I have many features that I need to vectorize and apply functions down the road. Rather than manually making copies of each DF, filtering down, then applying my various functions, I'd rather dynamically create new DF's based on the values contained with specified columns.
Take my code down below for example.
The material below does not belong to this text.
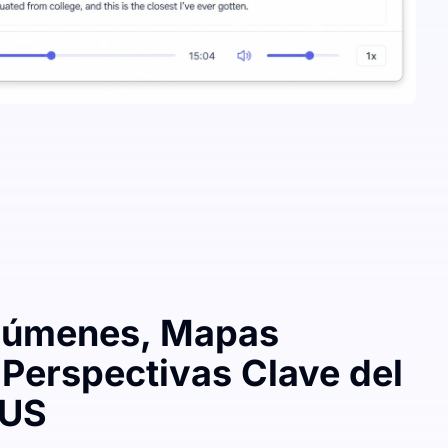
súmenes, Mapas
 Perspectivas Clave del
PUS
I'd like to take Column B and create three new dataframes. df_A, df_B, df_C.
I've scoured a few dozen posts, but these are the closest I can find: Create new dataframe in pandas with dynamic names also add new column I wasn't able to get this to work, throwing an error at this bit
dict_of_df[key_name] = copy.deepcopy(df)
TypeError: unhashable type: 'numpy.ndarray'
https://datascience.stackexchange.com/questions/29825/create-new-data-frames-from-existing-data-frame-based-on-unique-column-values I don't want to print lists, I want actual dataframes.
Here's some different code I tried to put together, but is throwing an error with the range function, though I'm not sure why...
import pandas as pd
data = {'Column A': [100,200,300,400,500],
'Column B': ["A","A","B","B","C"]}
df = pd.DataFrame(data, columns=['Column A','Column B'])
df
for i in range(len(df['Column B'].unique())):
for item in df['Column B'].unique():
new_df[i] = df[df['Column B'] == item]
new_df
ValueError: Wrong number of items passed 2, placement implies 1
EDIT: Per the link that @jezrael provided in this post (the duplicate), his solution in that post met the need:
for i, x in df.groupby('Column B'):
globals()['dataframe' + i] = x